The OB practice that I went to for my first pregnancy was not a good match for me, but I wouldn’t really know this until my son was stillborn and I later had top-notch care during my subsequent high-risk pregnancies.
In my first pregnancy I felt unheard but choiceless. I now know that I could have fought back harder or found a different OB practice when I was laughed at, belittled and made to feel inexperienced, naive and uneducated despite my researching and strong instincts. At almost every step, I tried to seem rational while making sure they were aware of my concerns as I was dismissed, accepting too easily that I was worried over ‘nothing.’ But I didn’t realize the power that I had then, and everything came to a crashing halt when my baby was gone but still with me at 24 weeks.
I was sent to a bigger hospital to deliver him, Tufts Medical Center in Boston. After a traumatic induced labor and then spending time with our son, I was wheeled out of Labor and Delivery and into the Mother/Infant Unit the following morning to start recovery. They gave me a private room that was far away from the others; I never heard any new babies during my 6-day stay.
I was the patient that every attending doctor in the unit met, making their rounds each morning and checking in. Yes, I’m still here. Yes, my lifetime low blood pressure that had skyrocketed during my undiagnosed severe pre-eclampsia episode that caused a placental abruption was still dangerously high. They were all so caring and knowledgeable, especially the one who had delivered my son. I also met many incredible nurses and resident doctors.
A couple days into my hospital stay, an attending doctor came into my room and introduced herself, Dr. Britta Panda. She is the medical director of Labor and Delivery at Tufts and a Maternal-Fetal Medicine physician. As soon as she started talking to me, the clouds in my head seemed to clear for the first time since finding out that my son Brayden was gone. She said she had looked over everything, including my OB office’s records. She said everything I needed to hear that I hadn’t realized I needed to hear, that there was NOTHING I did wrong or could have done differently.
She said she could be my doctor next time – I hadn’t even thought of a next time – and that she is a high-risk doctor. I could come in often, every day if I want. As someone who felt that I was bothering my first OB’s office by even just calling them, this was music to my ears. Upon discharge we scheduled a 2-week follow up and she became not only my doctor but my hero in the medical community.
I saw Dr. Panda every two weeks until 20 weeks during my pregnancy with my first rainbow, and every week thereafter until she delivered my daughter. There were several weeks when I went in extra times due to anxiety, feeling less fetal movement, or having a ‘feeling’ that something was wrong.

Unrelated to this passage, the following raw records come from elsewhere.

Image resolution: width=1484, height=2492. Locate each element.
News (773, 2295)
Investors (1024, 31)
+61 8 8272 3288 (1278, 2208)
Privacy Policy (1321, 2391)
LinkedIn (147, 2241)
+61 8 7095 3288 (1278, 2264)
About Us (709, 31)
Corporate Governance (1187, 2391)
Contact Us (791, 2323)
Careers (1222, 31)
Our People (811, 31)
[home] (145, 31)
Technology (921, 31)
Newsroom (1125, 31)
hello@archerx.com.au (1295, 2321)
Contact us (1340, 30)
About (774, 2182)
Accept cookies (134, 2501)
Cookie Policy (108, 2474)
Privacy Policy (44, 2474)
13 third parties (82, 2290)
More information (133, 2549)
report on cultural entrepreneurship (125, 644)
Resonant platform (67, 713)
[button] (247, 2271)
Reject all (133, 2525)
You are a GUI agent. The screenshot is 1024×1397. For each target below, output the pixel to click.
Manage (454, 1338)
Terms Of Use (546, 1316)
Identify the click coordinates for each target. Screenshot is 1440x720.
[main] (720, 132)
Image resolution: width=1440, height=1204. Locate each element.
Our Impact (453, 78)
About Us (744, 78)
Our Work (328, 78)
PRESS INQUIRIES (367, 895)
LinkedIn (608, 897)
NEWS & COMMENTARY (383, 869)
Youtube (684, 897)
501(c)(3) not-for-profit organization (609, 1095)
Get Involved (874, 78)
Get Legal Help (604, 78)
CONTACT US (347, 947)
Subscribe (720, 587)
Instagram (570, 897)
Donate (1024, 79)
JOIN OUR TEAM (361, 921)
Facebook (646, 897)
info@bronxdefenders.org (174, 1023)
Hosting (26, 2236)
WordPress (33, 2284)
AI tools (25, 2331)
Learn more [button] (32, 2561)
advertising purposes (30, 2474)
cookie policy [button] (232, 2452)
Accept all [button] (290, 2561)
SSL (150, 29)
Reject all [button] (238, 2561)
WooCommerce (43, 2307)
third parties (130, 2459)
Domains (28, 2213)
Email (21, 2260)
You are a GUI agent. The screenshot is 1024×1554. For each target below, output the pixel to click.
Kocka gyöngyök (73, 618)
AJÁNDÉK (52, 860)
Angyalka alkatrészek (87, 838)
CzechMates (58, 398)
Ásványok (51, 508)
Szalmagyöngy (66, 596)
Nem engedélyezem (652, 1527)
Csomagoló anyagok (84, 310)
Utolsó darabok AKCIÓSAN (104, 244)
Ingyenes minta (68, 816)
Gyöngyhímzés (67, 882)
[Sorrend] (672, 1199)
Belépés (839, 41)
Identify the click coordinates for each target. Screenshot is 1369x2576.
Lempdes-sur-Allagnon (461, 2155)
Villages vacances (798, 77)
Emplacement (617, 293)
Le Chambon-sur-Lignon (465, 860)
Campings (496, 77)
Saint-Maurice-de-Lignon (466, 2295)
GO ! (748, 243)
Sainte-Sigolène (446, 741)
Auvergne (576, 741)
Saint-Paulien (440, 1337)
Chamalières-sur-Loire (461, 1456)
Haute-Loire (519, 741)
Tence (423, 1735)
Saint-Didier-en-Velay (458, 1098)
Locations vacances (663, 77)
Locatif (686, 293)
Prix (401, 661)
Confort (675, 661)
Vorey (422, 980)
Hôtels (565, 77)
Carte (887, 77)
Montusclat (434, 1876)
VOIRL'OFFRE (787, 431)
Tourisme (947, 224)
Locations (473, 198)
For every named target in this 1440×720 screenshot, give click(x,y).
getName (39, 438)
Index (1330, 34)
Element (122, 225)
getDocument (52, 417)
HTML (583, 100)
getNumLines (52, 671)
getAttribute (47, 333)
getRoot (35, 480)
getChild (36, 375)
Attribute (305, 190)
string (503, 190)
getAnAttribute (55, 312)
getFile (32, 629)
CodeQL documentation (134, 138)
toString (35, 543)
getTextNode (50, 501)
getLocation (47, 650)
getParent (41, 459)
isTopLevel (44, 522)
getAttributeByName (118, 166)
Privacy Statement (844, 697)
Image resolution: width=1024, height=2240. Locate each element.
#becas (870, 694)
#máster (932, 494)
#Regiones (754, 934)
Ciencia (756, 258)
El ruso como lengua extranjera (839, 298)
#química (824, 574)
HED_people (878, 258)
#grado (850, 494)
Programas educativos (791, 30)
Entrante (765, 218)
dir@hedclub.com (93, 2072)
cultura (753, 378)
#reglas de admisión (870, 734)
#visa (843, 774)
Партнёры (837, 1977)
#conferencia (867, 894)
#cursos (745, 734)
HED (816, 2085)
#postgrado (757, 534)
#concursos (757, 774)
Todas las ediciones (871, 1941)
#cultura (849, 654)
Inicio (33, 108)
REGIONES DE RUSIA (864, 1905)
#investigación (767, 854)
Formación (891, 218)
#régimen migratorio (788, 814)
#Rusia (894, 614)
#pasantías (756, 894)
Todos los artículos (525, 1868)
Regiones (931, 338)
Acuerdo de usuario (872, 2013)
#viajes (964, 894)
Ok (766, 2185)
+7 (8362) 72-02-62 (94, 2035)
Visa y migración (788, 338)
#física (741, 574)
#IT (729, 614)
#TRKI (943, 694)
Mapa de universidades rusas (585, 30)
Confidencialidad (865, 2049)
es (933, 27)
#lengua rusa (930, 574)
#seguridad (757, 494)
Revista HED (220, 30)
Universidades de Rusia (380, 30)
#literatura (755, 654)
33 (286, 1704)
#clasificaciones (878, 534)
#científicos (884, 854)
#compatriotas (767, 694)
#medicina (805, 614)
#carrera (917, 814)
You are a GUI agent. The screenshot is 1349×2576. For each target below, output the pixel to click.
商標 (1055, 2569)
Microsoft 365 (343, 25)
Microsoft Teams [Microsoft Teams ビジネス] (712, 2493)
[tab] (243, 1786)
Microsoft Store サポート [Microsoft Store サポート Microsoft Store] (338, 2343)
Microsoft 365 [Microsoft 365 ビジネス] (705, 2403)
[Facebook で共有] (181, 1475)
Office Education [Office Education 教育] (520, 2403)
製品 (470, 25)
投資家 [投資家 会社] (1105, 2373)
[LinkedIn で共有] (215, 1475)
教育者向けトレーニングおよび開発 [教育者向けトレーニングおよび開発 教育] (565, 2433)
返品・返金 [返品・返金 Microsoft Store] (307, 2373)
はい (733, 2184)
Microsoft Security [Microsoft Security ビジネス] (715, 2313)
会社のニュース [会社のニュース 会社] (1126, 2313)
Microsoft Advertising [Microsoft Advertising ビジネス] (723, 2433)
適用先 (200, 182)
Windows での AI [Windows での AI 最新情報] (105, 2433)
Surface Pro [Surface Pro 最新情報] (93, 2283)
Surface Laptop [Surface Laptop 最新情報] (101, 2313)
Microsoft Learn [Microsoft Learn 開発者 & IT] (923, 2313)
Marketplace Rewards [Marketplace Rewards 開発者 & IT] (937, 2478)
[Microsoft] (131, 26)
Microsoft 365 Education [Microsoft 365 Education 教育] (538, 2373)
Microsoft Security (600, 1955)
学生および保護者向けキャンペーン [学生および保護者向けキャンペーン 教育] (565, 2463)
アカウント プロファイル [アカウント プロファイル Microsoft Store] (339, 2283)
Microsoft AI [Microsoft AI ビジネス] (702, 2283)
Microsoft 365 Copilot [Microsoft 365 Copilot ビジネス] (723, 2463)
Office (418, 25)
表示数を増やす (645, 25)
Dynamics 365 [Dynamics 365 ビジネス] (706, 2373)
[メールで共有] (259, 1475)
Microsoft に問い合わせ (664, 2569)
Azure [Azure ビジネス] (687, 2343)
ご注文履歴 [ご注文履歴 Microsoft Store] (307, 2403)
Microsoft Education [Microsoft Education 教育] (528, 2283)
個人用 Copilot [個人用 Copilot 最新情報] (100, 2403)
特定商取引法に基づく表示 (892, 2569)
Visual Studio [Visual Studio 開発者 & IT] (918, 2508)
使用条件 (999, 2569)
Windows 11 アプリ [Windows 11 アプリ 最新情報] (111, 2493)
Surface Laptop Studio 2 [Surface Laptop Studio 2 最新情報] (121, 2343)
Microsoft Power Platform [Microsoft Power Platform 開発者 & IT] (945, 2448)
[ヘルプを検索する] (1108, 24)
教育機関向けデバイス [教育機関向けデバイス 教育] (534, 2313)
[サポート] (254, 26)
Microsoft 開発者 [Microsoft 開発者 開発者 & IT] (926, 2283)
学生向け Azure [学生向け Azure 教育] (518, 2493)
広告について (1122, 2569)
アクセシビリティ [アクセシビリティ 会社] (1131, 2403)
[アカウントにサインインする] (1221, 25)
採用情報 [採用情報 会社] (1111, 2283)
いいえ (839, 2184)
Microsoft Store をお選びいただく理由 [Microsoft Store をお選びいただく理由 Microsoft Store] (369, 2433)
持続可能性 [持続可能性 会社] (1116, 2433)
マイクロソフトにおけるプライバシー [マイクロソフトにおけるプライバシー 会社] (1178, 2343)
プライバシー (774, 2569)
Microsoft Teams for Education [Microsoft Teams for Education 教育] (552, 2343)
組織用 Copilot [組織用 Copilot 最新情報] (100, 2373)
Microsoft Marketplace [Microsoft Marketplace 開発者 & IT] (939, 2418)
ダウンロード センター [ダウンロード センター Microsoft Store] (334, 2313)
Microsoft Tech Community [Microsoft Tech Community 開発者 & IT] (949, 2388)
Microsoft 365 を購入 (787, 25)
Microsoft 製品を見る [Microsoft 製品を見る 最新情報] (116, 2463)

Dr. Panda said I could call or e-mail her with any concerns, so I did, and she listened. She answered my questions, took me seriously, and reassured me. I made it safely to the finish line because of her, and I honestly didn’t believe that I could have otherwise. She’s the reason that my daughter and I made it to 19 months of nursing, and the reason that I left the hospital, this time with a baby in my arms, with all of the hope and confidence in the world that I could do it again.
I was delighted to let her know we were expecting this baby, our second rainbow. I saw her right away and we have had the same appointment schedule again, although this time I haven’t needed to call or e-mail her as often between appointments, nor have I had as many extra appointments (yet). I fully trust her and I’m more trusting in my body and judgement now, too.
Due to a uterus surgery I had last year, I’ll have my first C-section this time. I’m really nervous about it because it’s a change from my past two deliveries. But Dr. Panda said she will be performing it and that we’ll do it together. I have new questions about the C-section nearly every week, and every time she answers them calmly and reassuringly.
To say I am grateful for her is a huge understatement. For me, having someone I truly trust in the medical field has made a world of a difference in my pregnancies.